We are using SharePoint 2013 on premise, and are building a portal for showing content and for document managemenet.

Originally we wanted to organize our portal in a hierarchial structure to mirror the organization, but this will get problematic when we will migrate 3 TB of data into this portal.

Any advice on how we should organize our strcture?

  • Maybe use Remote-Blob Cache and SQL File Tables.. Not sure how to use them, but read somewhere – Arsalan Adam Khatri Dec 31 '14 at 12:41

SharePoint Server can be extended to handle huge data (that means, you can add more resources / servers to the existing farm). Data can be organized using following entities

  1. Site Collection
  2. Sites
  3. List and Libraries
  4. Content Types
  5. Managed Terms etc.

Content organization/structure entirely depends on the kind of data/process your organization is following.

Content structure is one of the key area that is included as part of planning SharePoint deployment.
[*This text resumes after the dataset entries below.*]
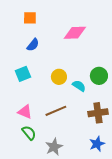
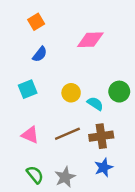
orange square: (30, 18) -> (36, 22), turned -32
brown cross: (98, 113) -> (101, 136), moved
green semicircle: (29, 133) -> (35, 175), moved
blue star: (97, 144) -> (104, 167), moved

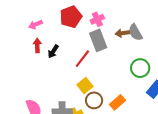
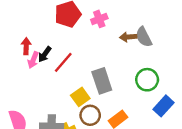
pink arrow: (35, 25) -> (33, 60), moved, turned -48
gray rectangle: (98, 40) -> (102, 81), moved
red line: (82, 59) -> (63, 62), moved

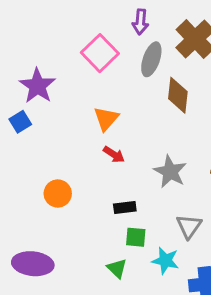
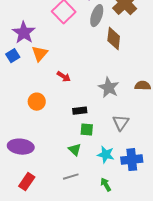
orange triangle: (106, 119) -> (40, 54), moved
red arrow: (114, 154) -> (64, 77), moved
cyan star: (165, 261) -> (106, 155), moved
Below are the list of points that can help you to start with

  1. Analyze existing documents. Determine document types, properties;
  2. Create a flexible and easily extendable Content Type structure;
  3. Choose where and how to store documents in SharePoint;
  4. Create fields, sites, libraries and lists. Add Content Types;
  5. Plan for permissions;
  6. Define and automate SharePoint document naming;
  7. Unify document templates location;
  8. Distribute content to smaller files;
  9. SharePoint Document Automation;
  10. Implement Workflows;
  11. Optimize views and libraries;
  12. Findability and Search;
  13. Backup & Recovery;
  14. Plan retention and SharePoint Content database growth;
  15. Have a Migration plan;

General planning recommendations

It is useful to divide information analysis for Web site planning into the following stages:

  • Survey existing content and Web site structure Your current Internet or intranet site reflects its current information architecture. Analyze and record how information and content are distributed across your current sites and subsites. Look at logs or other analysis tools to see what content is most frequently accessed and least frequently accessed.
  • Survey user requirements Survey the current site users and intended site users, and record the kinds of information that they create or use. What information do they need in their daily work? Are they able to find that information easily? Does the current Web site structure help them understand the relationships among the different kinds of information that the site contains? Is there missing information? Note any problems the users have in finding or using information with the site's current architecture.
  • Survey business requirements Survey the managers of the business unit or organization that the Web site is being designed for. What are the business needs of the site? Should the units or divisions of the business be reflected in the information architecture of the site? How will information be shared across business units, or will it be isolated within one unit? If the site is targeted at customers, what information should they first encounter? How will they explore information about products or services?